The guest house in Kerala House consists of two Blocks. The Main Block, part of the annex building, has 33 rooms, including the three VIP Suites. There are 30 additional rooms mainly used for families of officials and staff. Rooms are allotted to visiting MPs, MLAs, government officials on duty, judges and judicial officials, etc. In some cases, rooms are also allotted to private individuals, based on government directives or proper references.

The historic Cochin House has been renovated to restore its classic beauty. The palace has been exclusively reserved for the accommodation of the Governor of Kerala, Ministers, and VIPs. The Palace features 7 suites and 3 rooms in addition to 2 security quarters.

There is a 48-bed-dormitory available at Travancore House. Travancore House features a cultural museum, office of Kerala Tourism, and reception facility for tourists, a state hall accommodating 100 guests, and an amphitheatre that can accommodate 250 persons.

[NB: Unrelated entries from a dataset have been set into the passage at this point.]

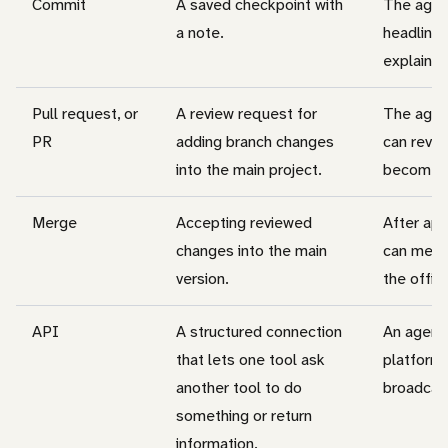
Commit
A saved checkpoint with
The agen
a note.
headline 
explainin
Pull request, or
A review request for
The agen
PR
adding branch changes
can revie
into the main project.
becomes p
Merge
Accepting reviewed
After ap
changes into the main
can merg
version.
the offici
API
A structured connection
An agent 
that lets one tool ask
platform 
another tool to do
broadcas
something or return
information.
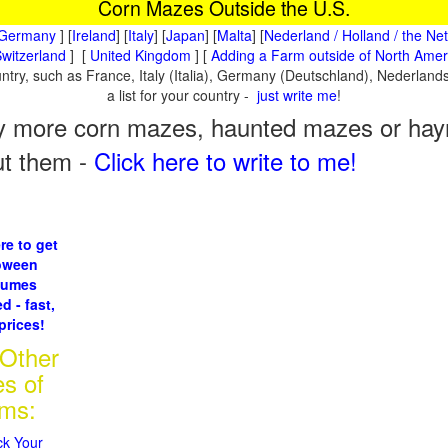
Corn Mazes Outside the U.S.
Germany
] [
Ireland
] [
Italy
] [
Japan
] [
Malta
] [
Nederland / Holland / the Ne
witzerland
] [
United Kingdom
] [
Adding a Farm outside of North Amer
ountry, such as France, Italy (Italia), Germany (Deutschland), Nederla
a list for your country -
just write me
!
 more corn mazes, haunted mazes or hayri
ut them -
Click here to write to me!
re to get
oween
tumes
d - fast,
prices!
 Other
es of
rms:
ck Your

=== Guest House Canteen ===

The canteen, Samrudhi, serves traditional Kerala cuisine to all its residents and outsiders. The canteen features both vegetarian and non-vegetarian preparations.

=== Other facilities ===

The Guest House offers 24-hour housekeeping and room service facility, a medical clinic with resident doctor, a state-of-the-art Conference room & media room, a Business Center, Steward and laundry services, in addition to a Tourist reception center and Travel desk.